## INPUT
============

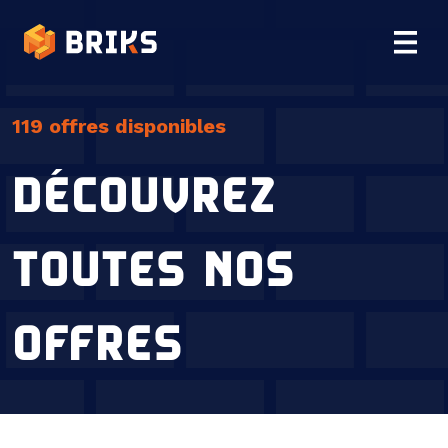
Briks
119
offres disponibles
DÉCOUVREZ
TOUTES NOS
OFFRES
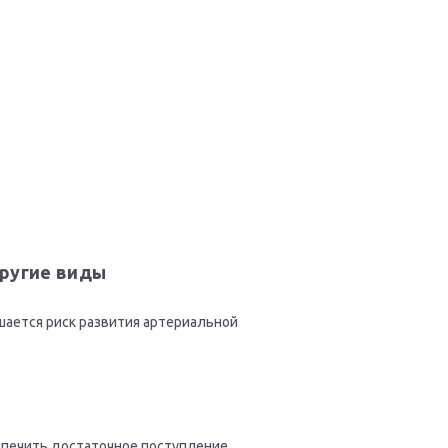
другие виды
ается риск развития артериальной
спечить достаточное поступление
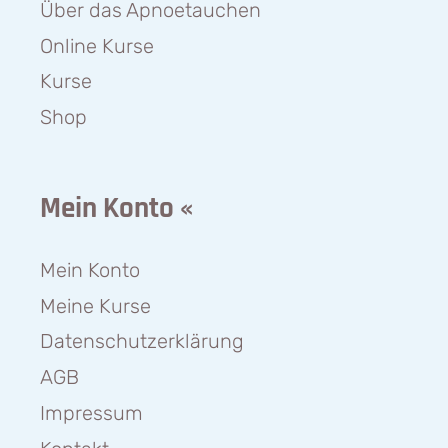
Über das Apnoetauchen
Online Kurse
Kurse
Shop
Mein Konto «
Mein Konto
Meine Kurse
Datenschutzerklärung
AGB
Impressum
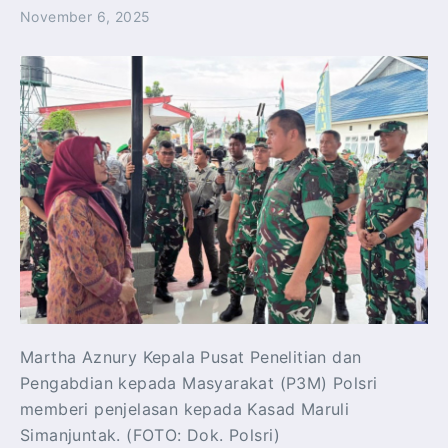
November 6, 2025
Martha Aznury Kepala Pusat Penelitian dan
Pengabdian kepada Masyarakat (P3M) Polsri
memberi penjelasan kepada Kasad Maruli
Simanjuntak. (FOTO: Dok. Polsri)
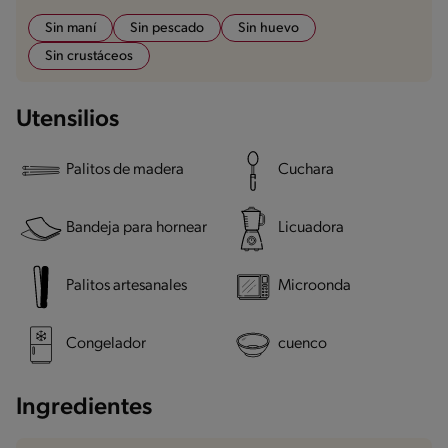
Sin maní
Sin pescado
Sin huevo
Sin crustáceos
Utensilios
Palitos de madera
Cuchara
Bandeja para hornear
Licuadora
Palitos artesanales
Microonda
Congelador
cuenco
Ingredientes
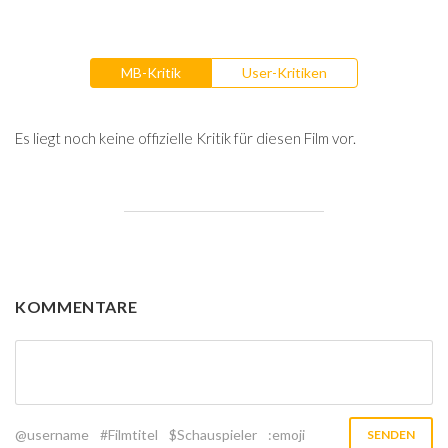
MB-Kritik
User-Kritiken
Es liegt noch keine offizielle Kritik für diesen Film vor.
KOMMENTARE
@username
#Filmtitel
$Schauspieler
:emoji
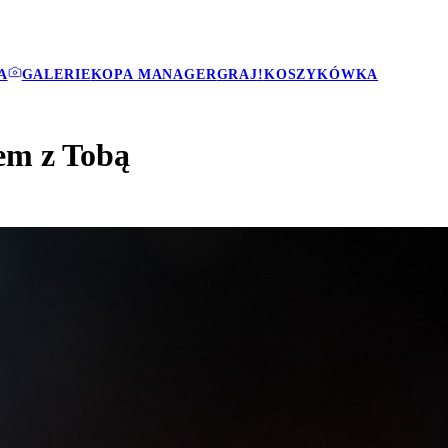
A
GALERIE
KOPA MANAGER
GRAJ!
KOSZYKÓWKA
em z Tobą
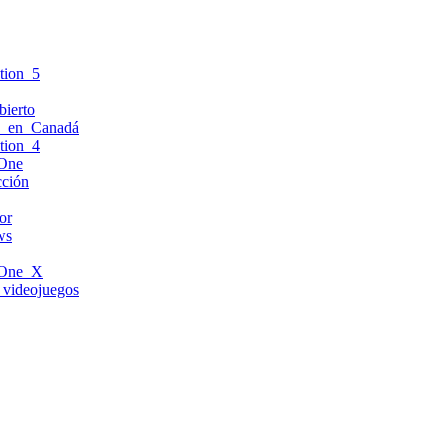
tion_5
ierto
os_en_Canadá
tion_4
_One
cción
or
ws
_One_X
_videojuegos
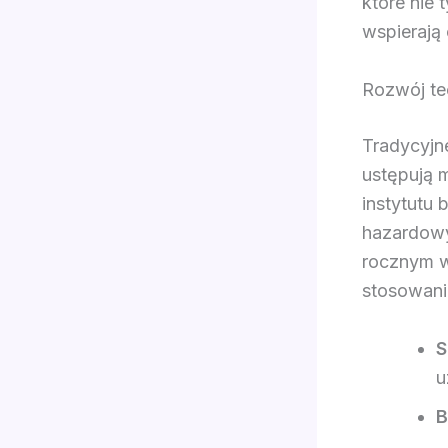
które nie 
wspierają 
Rozwój te
Tradycyjn
ustępują 
instytutu
hazardowy
rocznym w
stosowani
S
u
B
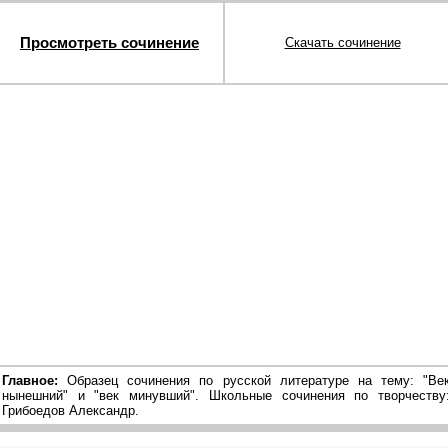
Просмотреть сочинение
Скачать сочинение
Главное:
Образец сочинения по русской литературе на тему: "Ве
нынешний" и "век минувший". Школьные сочинения по творчеству
Грибоедов Александр.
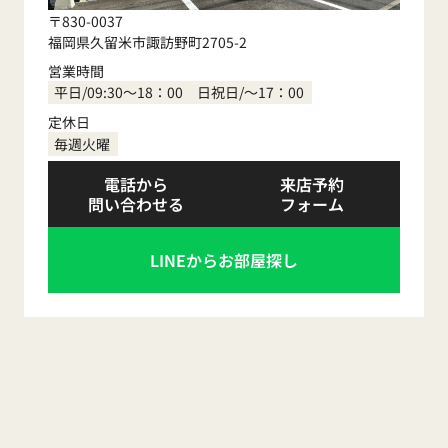
〒830-0037
福岡県久留米市諏訪野町2705-2
営業時間
平日/09:30～18：00 日祝日/～17：00
定休日
毎週火曜
電話から
来店予約
問い合わせる
フォーム
LINEからお部屋探し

============

The lines you need are those with the word "сочинение"; list them from the entries.

## RESULT OF THIS TASK
Просмотреть сочинение
Скачать сочинение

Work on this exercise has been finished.